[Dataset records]
##############################
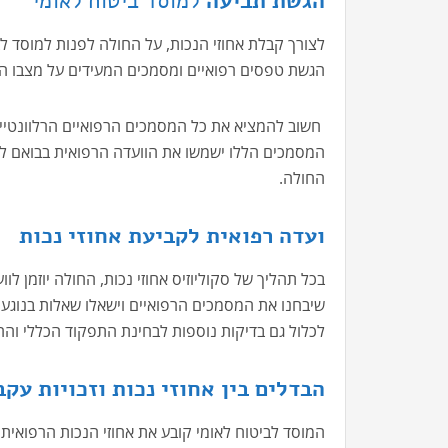
הגשת תביעה
למוסד ביטוח לאומי
לצורך קבלת אחוזי הנכות, על החולה לפנות למוסד ל
הגשת טפסים רפואיים ומסמכים המעידים על מצבו הב
חשוב להמציא את כל המסמכים הרפואיים הרלוונטיים, 
המסמכים הללו ישמשו את הוועדה הרפואית בבואם 
החולה.
ועדה רפואית לקביעת אחוזי נכות
בכל תהליך של סקוליוזיס אחוזי נכות, החולה יוזמן ל
שיבחנו את המסמכים הרפואיים וישאלו שאלות בנוגע 
לכלול גם בדיקות נוספות לבחינת התפקוד הכללי וההש
הבדלים בין אחוזי נכות וזכויות עק
המוסד לביטוח לאומי קובע את אחוזי הנכות הרפואי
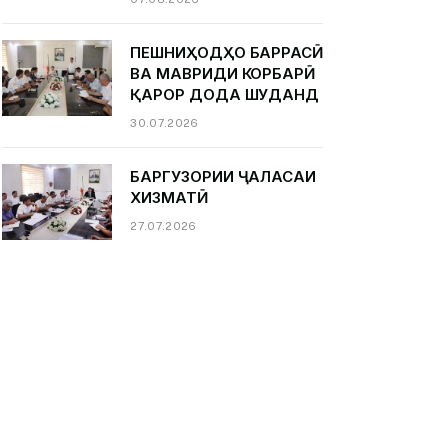
ПЕШНИҲОДҲО БАРРАСӢ
ВА МАВРИДИ КОРБАРӢ
ҚАРОР ДОДА ШУДАНД
30.07.2026
БАРГУЗОРИИ ҶАЛАСАИ
ХИЗМАТӢ
27.07.2026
##############################
#### Work item
Begin at the line containing "למוסד ביטוח לאומי" and stop at the final line of the data. Retype those lines exactly, without the pictures.

#### Task result
למוסד ביטוח לאומי
לצורך קבלת אחוזי הנכות, על החולה לפנות למוסד ל
הגשת טפסים רפואיים ומסמכים המעידים על מצבו הב
חשוב להמציא את כל המסמכים הרפואיים הרלוונטיים, 
המסמכים הללו ישמשו את הוועדה הרפואית בבואם 
החולה.
ועדה רפואית לקביעת אחוזי נכות
בכל תהליך של סקוליוזיס אחוזי נכות, החולה יוזמן ל
שיבחנו את המסמכים הרפואיים וישאלו שאלות בנוגע 
לכלול גם בדיקות נוספות לבחינת התפקוד הכללי וההש
הבדלים בין אחוזי נכות וזכויות עק
המוסד לביטוח לאומי קובע את אחוזי הנכות הרפואי
ПЕШНИҲОДҲО БАРРАСӢ
ВА МАВРИДИ КОРБАРӢ
ҚАРОР ДОДА ШУДАНД
30.07.2026
БАРГУЗОРИИ ҶАЛАСАИ
ХИЗМАТӢ
27.07.2026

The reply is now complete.